Artigo em três partes publicado no World Socialist Web Site

3a. parte - 08/07/02

O medo de que o movimento revolucionário das massas pudesse ficar fora de controle, fez Yasser Arafat e a OLP aceitarem formalmente, em dezembro de 1988, o estado de Israel e rejeitarem a luta armada.

Este anúncio deu partida a um processo de negociação prolongado para a solução do conflito israelo-palestino, que culminou nos Acordos de Oslo, em setembro e 1992, como a primeira etapa em direção à criação de um estado palestino independente. Este estado daria condições a que a burguesia palestina, que tinha acumulado consideráveis recursos no exílio, expandisse sua fortuna através da exploração do trabalho assalariado, garantido pelo aparelho de estado. Da perspectiva do imperialismo americano e do estado sionista, os capitalistas palestinos, através da OLP, deveriam vigiar a classe trabalhadora e garantir a segurança de Israel.

Daí resultou que, depois de dezembro de 1988, o Hamas enfrentou abertamente a OLP para decidir quem deveria dominar o processo político. O Hamas se voltou para ações terroristas contra o exército israelense e alvos civis, como forma de reforçar sua posição entre as massas. Em maio de 1989, as autoridades israelenses prenderam centenas de militantes do Hamas, inclusive Yasin, por seu envolvimento com o terrorismo. Cerca de dois anos depois do início do levante e um ano após Israel ter banido os comitês da OLP/UNLO, Israel finalmente declarou o movimento ilegal.

Por esta época, o Hamas tinha se tornado o principal partido de oposição. Quando a OLP, em outubro de 1991, concordou em participar das conversações patrocinadas pelos Estados Unidos, em Madri, para a criação de um estado palestino juntamente com Israel, o Hamas convocou "um retorno total à opção militar" e exigiu 50% da representação de todos os órgãos da OLP. Isto foi rejeitado em meio a acusações de que o Hamas era um brinquedo de Israel e dos Estados Unidos e que queria substituir a OLP na liderança do movimento palestino.

A cada etapa, o Hamas procurava minar as negociações com ataques terroristas contra alvos israelenses. Nada ilustra isto mais claramente do que o envio de seus quadros jovens, com bombas amarradas aos corpos, para explodir os alvos e a si mesmos como mártires de sua causa. Com o suposto pagamento US$30.000,00 aos familiares dos mártires, esses rapazes valiam mais mortos do que vivos.

Apesar da rejeição do Hamas ao estado de Israel, seu objetivo era menos sabotar as conversações e a solução dos dois estados do que um reduzir o passo de sua implementação. O Hamas raciocinava que quanto maior a demora maior a perda de apoio à OLP.
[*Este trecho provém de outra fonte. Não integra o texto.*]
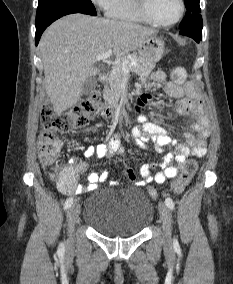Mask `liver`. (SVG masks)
<instances>
[{
    "label": "liver",
    "mask_w": 233,
    "mask_h": 284,
    "mask_svg": "<svg viewBox=\"0 0 233 284\" xmlns=\"http://www.w3.org/2000/svg\"><path fill=\"white\" fill-rule=\"evenodd\" d=\"M156 30L138 24L67 15L51 24L39 43L45 90L57 114L80 99L84 82L97 74L96 56L113 49L122 57L141 47Z\"/></svg>",
    "instance_id": "6515ba94"
}]
</instances>
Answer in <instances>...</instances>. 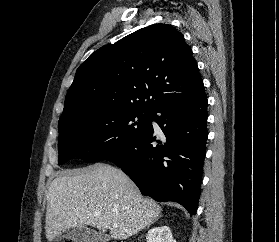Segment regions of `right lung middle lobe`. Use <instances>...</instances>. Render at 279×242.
Here are the masks:
<instances>
[{"mask_svg": "<svg viewBox=\"0 0 279 242\" xmlns=\"http://www.w3.org/2000/svg\"><path fill=\"white\" fill-rule=\"evenodd\" d=\"M152 113L127 110L92 118L72 119L58 125V163L78 157L95 162L119 153L141 138L150 127Z\"/></svg>", "mask_w": 279, "mask_h": 242, "instance_id": "obj_1", "label": "right lung middle lobe"}]
</instances>
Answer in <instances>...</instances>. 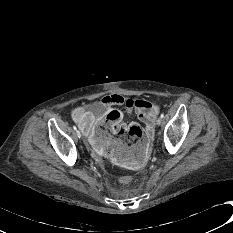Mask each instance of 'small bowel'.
Masks as SVG:
<instances>
[{"instance_id":"c3829d8e","label":"small bowel","mask_w":233,"mask_h":233,"mask_svg":"<svg viewBox=\"0 0 233 233\" xmlns=\"http://www.w3.org/2000/svg\"><path fill=\"white\" fill-rule=\"evenodd\" d=\"M115 106H122L128 111H134L138 119L145 124L148 132L159 112V106L147 100L109 94L96 102L91 111L78 115L76 122L88 137L94 151L99 155L106 154L109 163L121 165L124 168L139 169L149 152V139L145 136H138L133 142L126 143L100 130L101 127L108 125L112 133L118 134L120 127L127 126L123 122L122 113L115 109ZM101 108L107 109L105 115L99 113Z\"/></svg>"}]
</instances>
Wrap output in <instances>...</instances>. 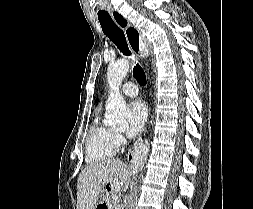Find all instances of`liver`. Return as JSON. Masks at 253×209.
<instances>
[{
	"mask_svg": "<svg viewBox=\"0 0 253 209\" xmlns=\"http://www.w3.org/2000/svg\"><path fill=\"white\" fill-rule=\"evenodd\" d=\"M131 172L119 159H108L91 163L79 174L77 182V209H95L106 184L119 192L127 188Z\"/></svg>",
	"mask_w": 253,
	"mask_h": 209,
	"instance_id": "1",
	"label": "liver"
}]
</instances>
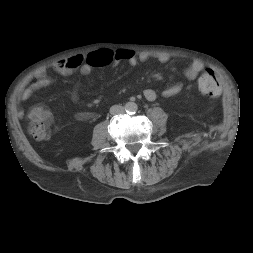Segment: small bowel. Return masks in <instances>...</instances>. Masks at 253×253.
Returning a JSON list of instances; mask_svg holds the SVG:
<instances>
[{
	"instance_id": "obj_1",
	"label": "small bowel",
	"mask_w": 253,
	"mask_h": 253,
	"mask_svg": "<svg viewBox=\"0 0 253 253\" xmlns=\"http://www.w3.org/2000/svg\"><path fill=\"white\" fill-rule=\"evenodd\" d=\"M154 59L160 63H167L169 57L167 55H152L150 53H141L136 55L132 51L127 50H98L88 54L86 57L75 56L67 60L59 61L55 65V71L63 76L69 77L76 72L82 75H91L96 69L103 68L108 65L116 64L121 61H126L131 67H137L140 63L148 62ZM203 70V64L199 60H193L187 67L182 71L183 76L189 80H195L199 73ZM38 76L44 77L45 70L41 69L37 73ZM183 89L181 83L171 85L160 92L163 97H172L180 93ZM78 87H75L72 100L74 103L77 102ZM144 97L148 101L156 100L158 93L151 88H147L143 91ZM95 114L92 112L81 111L75 114V118L80 121H87L95 118ZM28 117L33 121L42 122L45 125L52 123L53 117L48 109L42 107H35L28 112Z\"/></svg>"
}]
</instances>
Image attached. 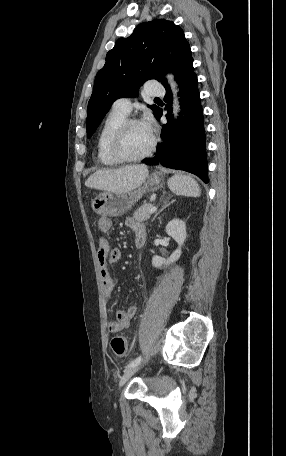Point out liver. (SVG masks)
<instances>
[{
  "mask_svg": "<svg viewBox=\"0 0 286 456\" xmlns=\"http://www.w3.org/2000/svg\"><path fill=\"white\" fill-rule=\"evenodd\" d=\"M145 165H129L119 169H100L85 181V186L111 193H127L140 187L148 177Z\"/></svg>",
  "mask_w": 286,
  "mask_h": 456,
  "instance_id": "liver-1",
  "label": "liver"
}]
</instances>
Em 1991, o Hamas organizou uma série de demonstrações e greves com o objetivo de minar o Fatah e a OLP. Da luta contra o estado sionista, cada vez mais a Intifada se transformava em uma luta entre grupos rivais de homens mascarados. Em julho de 1992, ela se degenerou em batalhas rápidas entre o Hamas e o Fatah nas ruas de Gaza, com um saldo de 300 mortos e 100 feridos.

A campanha de terror do Hamas contra Israel pretendia provocar a direita sionista e torpedear os planos do novo governo trabalhista a conseguir um acordo com a OLP. Na verdade, era o reflexo dos extremistas sionistas em sua ideologia e métodos. Enquanto os sionistas de direita reivindicavam toda a Palestina para o estado judeu, sem espaço para outros povos, o Hamas proclamava a necessidade de um estado islâmico sem judeus e cristãos. Ambos frequentemente mostravam sua vontade de usar o terror para alcançar estes objetivos.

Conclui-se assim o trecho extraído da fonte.